Beatriz Kimpa Vita (1684-1706) led a Christian movement to build a Congolese Catholicism and unite Congo under one king. Kimpa Vita, baptized a Catholic, answered a calling during her youth as a traditional healer and medium to the spirit world. She eventual emerged as an nganga marinda, a healer and medium specializing in social concerns—especially the civil wars in the region that fractured the kingdom. Her movement recognized the papal primate but was hostile to the European missionaries. Kimpa Vita challenged her fellow nationals to reject the colonizing religiosity of the European missionaries and sought to create an African Church with affirmed African peoples as worthy of political and spiritual freedom. Before being burned as a heretic in 1706, Kimpa Vita had attracted thousands of followers in the short time span of two years.
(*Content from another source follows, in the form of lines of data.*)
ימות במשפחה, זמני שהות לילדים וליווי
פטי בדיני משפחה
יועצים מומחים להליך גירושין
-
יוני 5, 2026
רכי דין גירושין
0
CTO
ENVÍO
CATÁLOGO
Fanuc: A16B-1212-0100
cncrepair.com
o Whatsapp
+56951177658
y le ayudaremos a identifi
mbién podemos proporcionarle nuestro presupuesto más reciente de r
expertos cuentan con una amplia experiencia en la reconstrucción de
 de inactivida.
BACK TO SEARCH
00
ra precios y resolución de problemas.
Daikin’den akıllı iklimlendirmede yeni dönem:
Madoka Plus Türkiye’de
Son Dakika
Many African women have followed in Kimpa Vita’s footsteps. Professor Wangari Maathai, Nobel Prize recipient and founder of the Green Belt Movement in Kenya, serves as an example of the women in Africa who continue to organize movements in the quest for human rights and justice. The speaker, Professor Teresia Hinga, says of Kimpa Vita and the others who have followed her lead, “These women constantly and creatively reject the victim status ascribed to them by many historiographers of African religions, cultures, and histories, and their stories should be reclaimed, celebrated, and emulated. Such is the task, however partial and preliminary, that I will undertake in this lecture.”
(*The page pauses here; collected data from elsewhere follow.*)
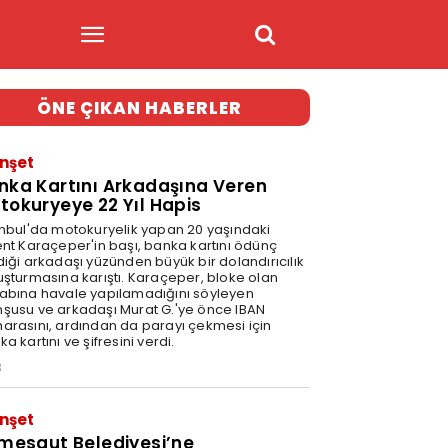
ÖNE ÇIKAN HABERLER
nşet
nka Kartını Arkadaşına Veren
tokuryeye 22 Yıl Hapis
anbul'da motokuryelik yapan 20 yaşındaki
ent Karaçeper'in başı, banka kartını ödünç
diği arkadaşı yüzünden büyük bir dolandırıcılık
uşturmasına karıştı. Karaçeper, bloke olan
abına havale yapılamadığını söyleyen
şusu ve arkadaşı Murat G.'ye önce IBAN
arasını, ardından da parayı çekmesi için
a kartını ve şifresini verdi.
3
nşet
imesgut Belediyesi’ne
The Kathleen O’Brien Wicker Endowment was established at Scripps College by trustees, alumnae, and friends of Kathleen Wicker, professor emerita of religious studies. The endowment honors her as a teacher, role model, scholar, and humanist. It was conceived to continue in perpetuity her interdisciplinary and multicultural approach to feminist Biblical studies. Each year, the endowment invites a distinguished scholar in religious studies to speak on campus.